Address these details before starting your TRITON AP-EMAIL migration.

  • Verify the current deployment. Ensure that your current deployment is functioning properly before you begin the upgrade. The upgrade process does not repair a non-functioning system.
  • Verify the system requirements for upgrade to version 8.5.x to ensure that your network can accommodate the new features and functions. See System requirements for this version for a detailed description.
  • Prepare Windows components. See All Forcepoint TRITON solutions for an explanation of general preparations for upgrading the Windows components in your email and web protection systems.
    Important: You must use your existing Forcepoint Manager Windows machine. Use of a newly installed Forcepoint Security Manager for an upgrade is not currently supported.
  • Ensure that your firewall is configured correctly so that the ports needed for proper email protection operation are open. See TRITON AP-EMAIL ports for information about all email protection system default ports, including appliance interface designations and communication direction.
  • Back up and remove tomcat log files and remove temporary manager files (optional; recommended to facilitate timely console upgrade). Use the following steps:

    1. Log onto the Windows server where the Forcepoint Security Manager resides.
    2. Navigate to the following directory:

      C:\Program Files (x86)\Websense\Email Security\ESG Manager\tomcat\logs

    3. Copy C:\Program Files (x86)\Websense\Email Security\ESG Manager\tomcat\logs to another location (for example, to C:\WebsenseBackup\Email), and then delete it in the directory mentioned in step 2.
    4. Navigate to the following directory:

      C:\Program Files (x86)\Websense\Email Security\ESG Manager\tomcat\tempEsgUploadFileTemp

    5. Delete all of the downloadFile* files.
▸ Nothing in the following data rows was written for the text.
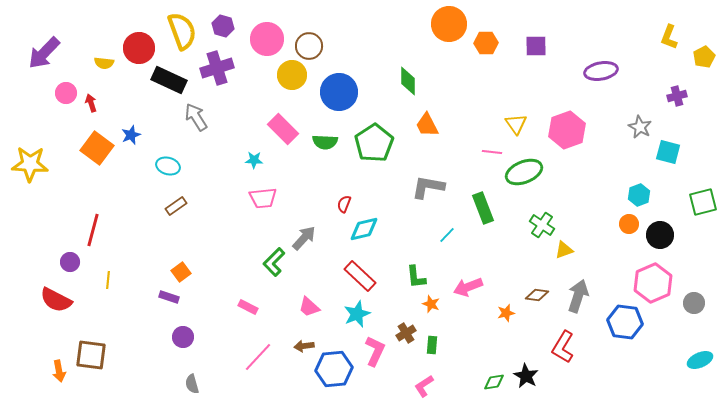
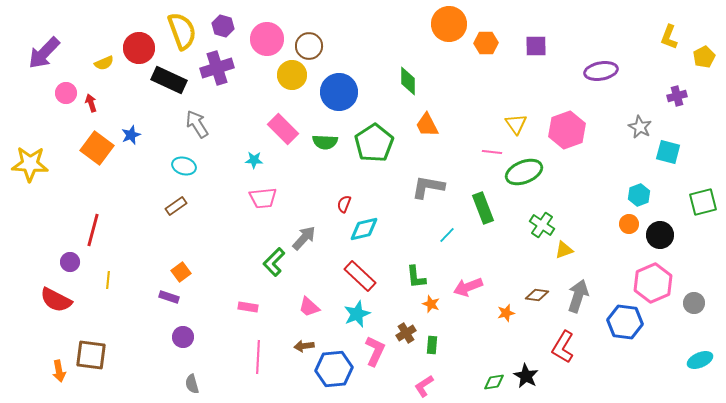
yellow semicircle at (104, 63): rotated 30 degrees counterclockwise
gray arrow at (196, 117): moved 1 px right, 7 px down
cyan ellipse at (168, 166): moved 16 px right
pink rectangle at (248, 307): rotated 18 degrees counterclockwise
pink line at (258, 357): rotated 40 degrees counterclockwise
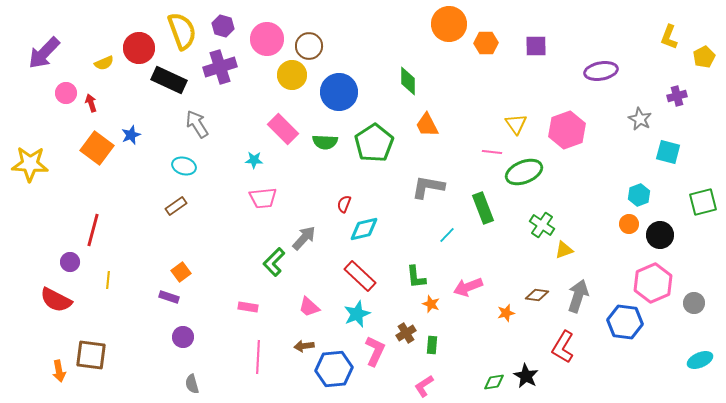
purple cross at (217, 68): moved 3 px right, 1 px up
gray star at (640, 127): moved 8 px up
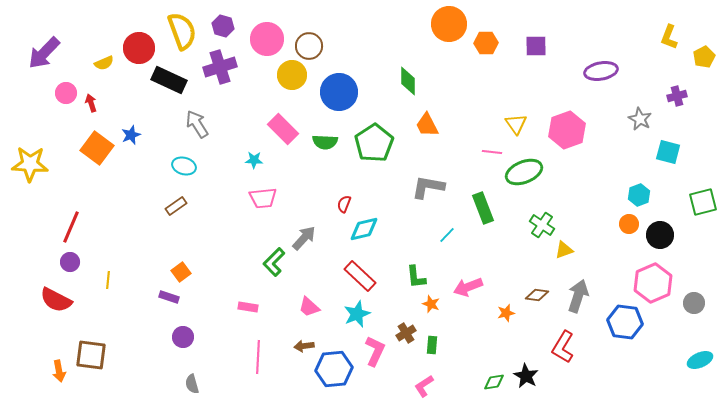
red line at (93, 230): moved 22 px left, 3 px up; rotated 8 degrees clockwise
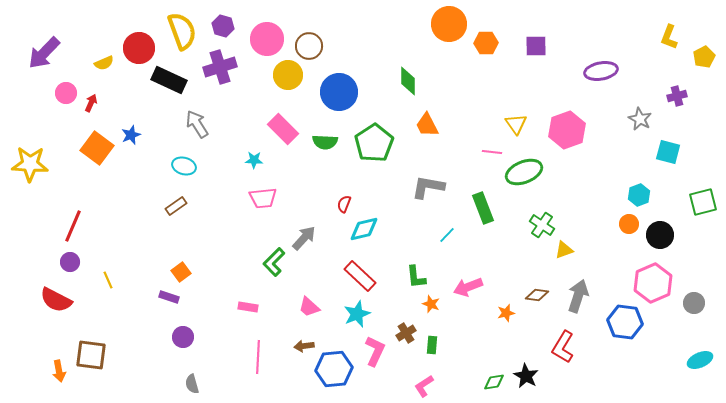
yellow circle at (292, 75): moved 4 px left
red arrow at (91, 103): rotated 42 degrees clockwise
red line at (71, 227): moved 2 px right, 1 px up
yellow line at (108, 280): rotated 30 degrees counterclockwise
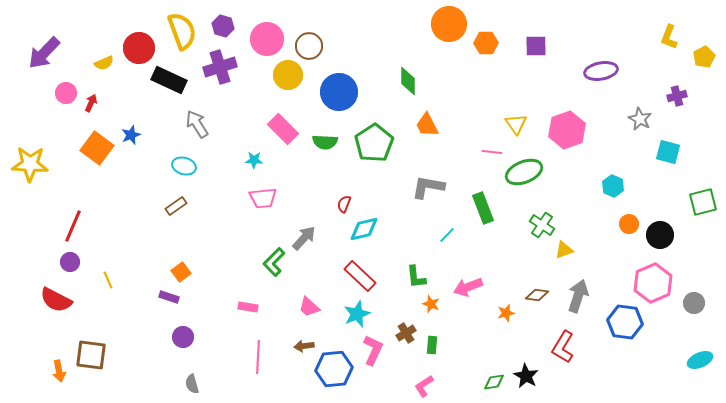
cyan hexagon at (639, 195): moved 26 px left, 9 px up; rotated 15 degrees counterclockwise
pink L-shape at (375, 351): moved 2 px left, 1 px up
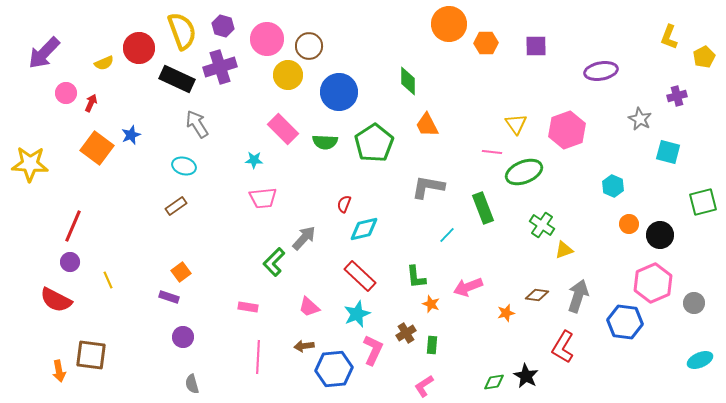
black rectangle at (169, 80): moved 8 px right, 1 px up
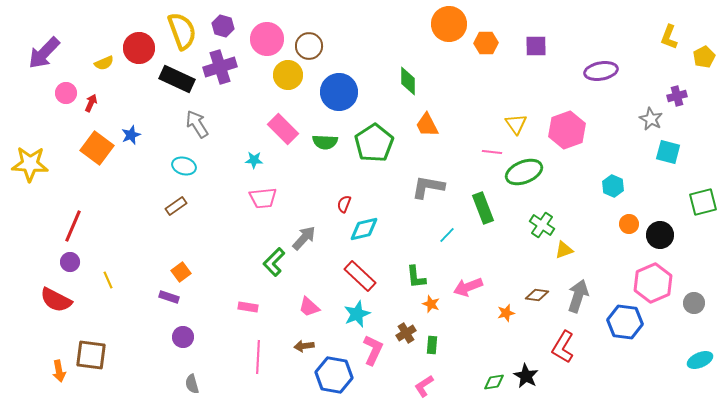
gray star at (640, 119): moved 11 px right
blue hexagon at (334, 369): moved 6 px down; rotated 15 degrees clockwise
Appliance-specific details

  • If the appliance is registered in Security Manager, unregister the appliance.
  • Ensure that the dual-mode and new v8.5 appliance are in the same subnet. If they are not, the migration process may complete, but the version 8.5 appliance Ethernet interfaces are not correctly updated.
  • You must release your dual-mode appliances from a cluster before performing the migration. Migrate each appliance, and then rebuild your cluster after the migration process is complete.
  • If you are migrating email to a virtual appliance, you may need to reconfigure some network settings. The version 8.5 virtual appliance supports 3 network interfaces: C, P1, and P2. In the migration, the C interface retains the setting you assigned it during firstboot. The P1 and P2 interfaces inherit the settings of P1 and P2 when migrating from a V5000, or the E1 and E2 settings when migrating from a V10000. On the V10000, the P1 and P2 settings are left behind.
  • Calculate the disk space used on your existing appliance and ensure that the new appliance has adequate disk space for all data you want to migrate.
  • If you or Forcepoint personnel have customized your appliance iptables settings, please contact Technical Support. These customizations are not preserved by the migration process.